■ SOURCE MATERIAL

++++++++++++++++++++

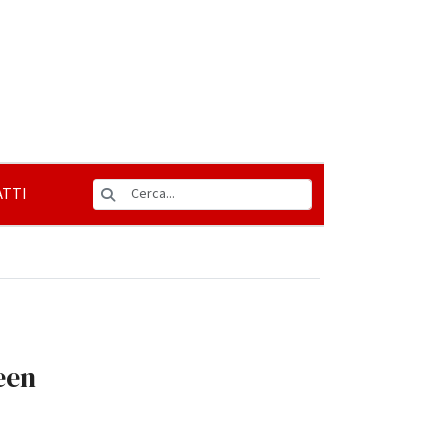
TTI
een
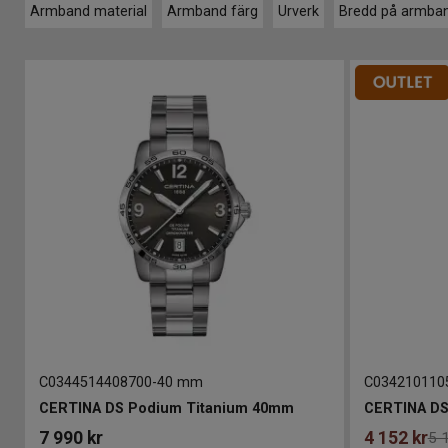
Armband material
Armband färg
Urverk
Bredd på armba
C0344514408700
-
40 mm
C034210110
CERTINA DS Podium Titanium 40mm
CERTINA DS
7 990
kr
4 152
kr
5 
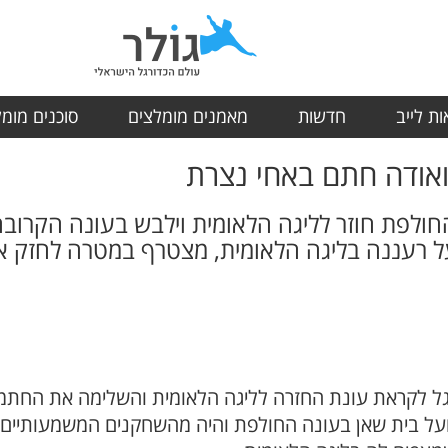
ת לייב
חדשות
מאמנים מומלצים
סוכנים מומ
ואודה חתם באחי נצרת
חולפת חוזר לליגה הלאומית וילבש בעונה הקרובה
ל רעננה בליגה הלאומית, מצטרף במטרה לחזק 
גל לקראת עונת החזרה לליגה הלאומית והשלימה את החתמת
פועל בית שאן בעונה החולפת והיה מהשחקנים המשמעותיי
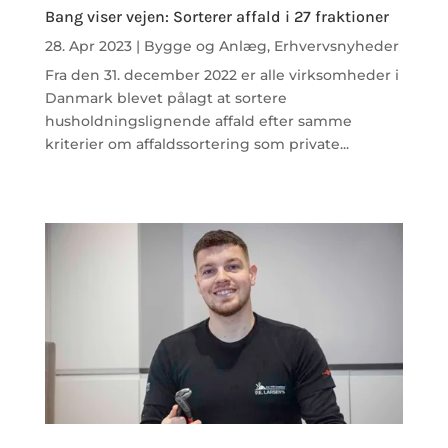
Bang viser vejen: Sorterer affald i 27 fraktioner
28. Apr 2023
|
Bygge og Anlæg
,
Erhvervsnyheder
Fra den 31. december 2022 er alle virksomheder i
Danmark blevet pålagt at sortere
husholdningslignende affald efter samme
kriterier om affaldssortering som private...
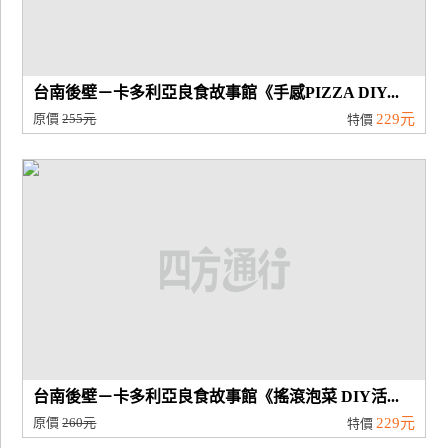
台南後壁－卡多利亞良食故事館《手感PIZZA DIY...
原價
255元
229元
特價
台南後壁－卡多利亞良食故事館《搖滾泡菜 DIY活...
原價
260元
229元
特價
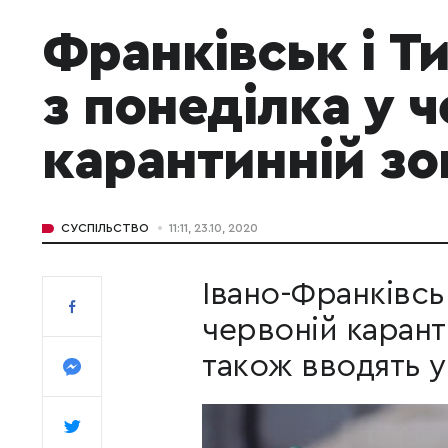
Франківськ і Т
з понеділка у 
карантинній зо
СУСПІЛЬСТВО
11:11, 23.10, 2020
Івано-Франківсь
червоній карант
також вводять у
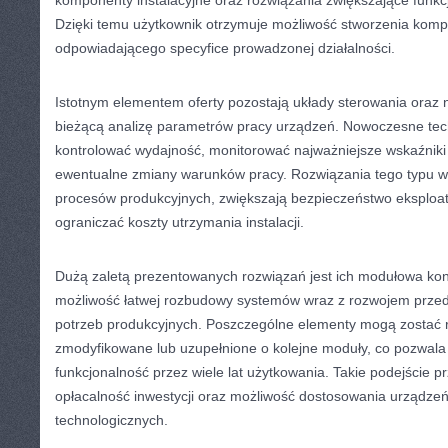
komponenty instalacyjne oraz rozwiązania zwiększające funkc
Dzięki temu użytkownik otrzymuje możliwość stworzenia kom
odpowiadającego specyfice prowadzonej działalności.
Istotnym elementem oferty pozostają układy sterowania oraz 
bieżącą analizę parametrów pracy urządzeń. Nowoczesne tec
kontrolować wydajność, monitorować najważniejsze wskaźnik
ewentualne zmiany warunków pracy. Rozwiązania tego typu ws
procesów produkcyjnych, zwiększają bezpieczeństwo eksploat
ograniczać koszty utrzymania instalacji.
Dużą zaletą prezentowanych rozwiązań jest ich modułowa kon
możliwość łatwej rozbudowy systemów wraz z rozwojem przed
potrzeb produkcyjnych. Poszczególne elementy mogą zostać
zmodyfikowane lub uzupełnione o kolejne moduły, co pozwal
funkcjonalność przez wiele lat użytkowania. Takie podejście p
opłacalność inwestycji oraz możliwość dostosowania urządz
technologicznych.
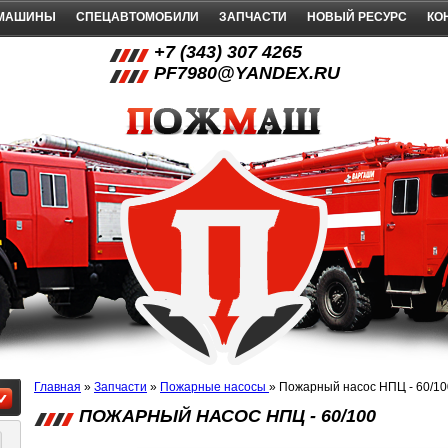
 МАШИНЫ
СПЕЦАВТОМОБИЛИ
ЗАПЧАСТИ
НОВЫЙ РЕСУРС
КО
+7 (343) 307 4265
PF7980@YANDEX.RU
Главная
»
Запчасти
»
Пожарные насосы
»
Пожарный насос НПЦ - 60/10
ПОЖАРНЫЙ НАСОС НПЦ - 60/100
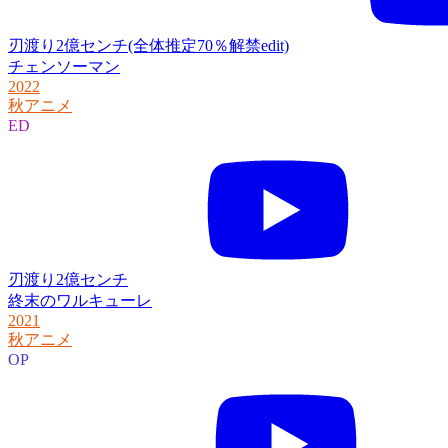
刃渡り2億センチ(全体推定70％解禁edit)
チェンソーマン
2022
秋アニメ
ED
刃渡り2億センチ
終末のワルキューレ
2021
秋アニメ
OP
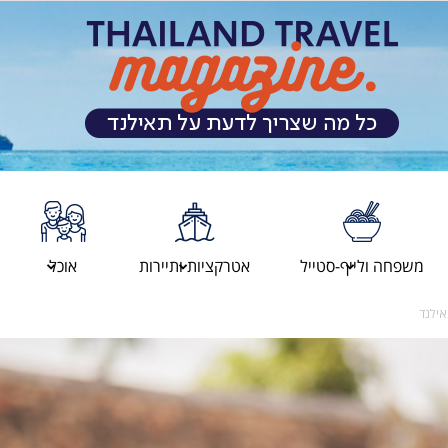
מגזין
משפחה ולייף-סטייל
אטרקציות ותיירות
אוכל
אילנד
המטיילים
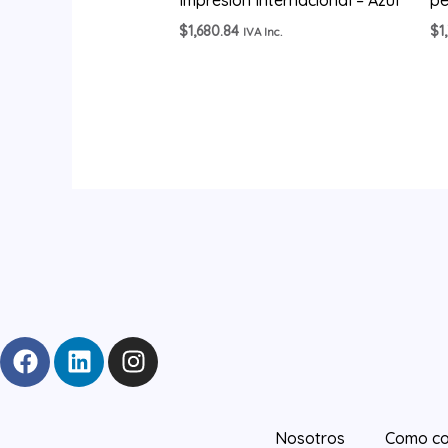
$
1,680.84
$
1
IVA Inc.
F
L
I
a
i
n
c
n
s
e
k
t
Nosotros
Como co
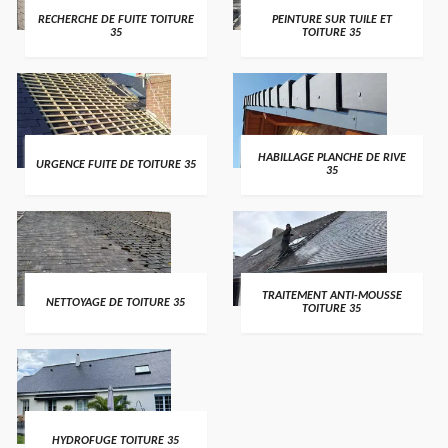
RECHERCHE DE FUITE TOITURE
PEINTURE SUR TUILE ET
35
TOITURE 35
HABILLAGE PLANCHE DE RIVE
URGENCE FUITE DE TOITURE 35
35
TRAITEMENT ANTI-MOUSSE
NETTOYAGE DE TOITURE 35
TOITURE 35
HYDROFUGE TOITURE 35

++++++++++++++++++++

■ WORK TO BE COMPLETED
In the entries above, find the line with "Armband färg" and the line with "חולפת חוזר לליגה הלאומית וילבש בעונה הקרובה". Write out exactly those two lines and every line between them, pictures excluded.

■ REPLY
Armband färg
Urverk
Bredd på armba
C0344514408700
-
40 mm
C034210110
CERTINA DS Podium Titanium 40mm
CERTINA DS
7 990
kr
4 152
kr
5 
ת לייב
חדשות
מאמנים מומלצים
סוכנים מומ
ואודה חתם באחי נצרת
חולפת חוזר לליגה הלאומית וילבש בעונה הקרובה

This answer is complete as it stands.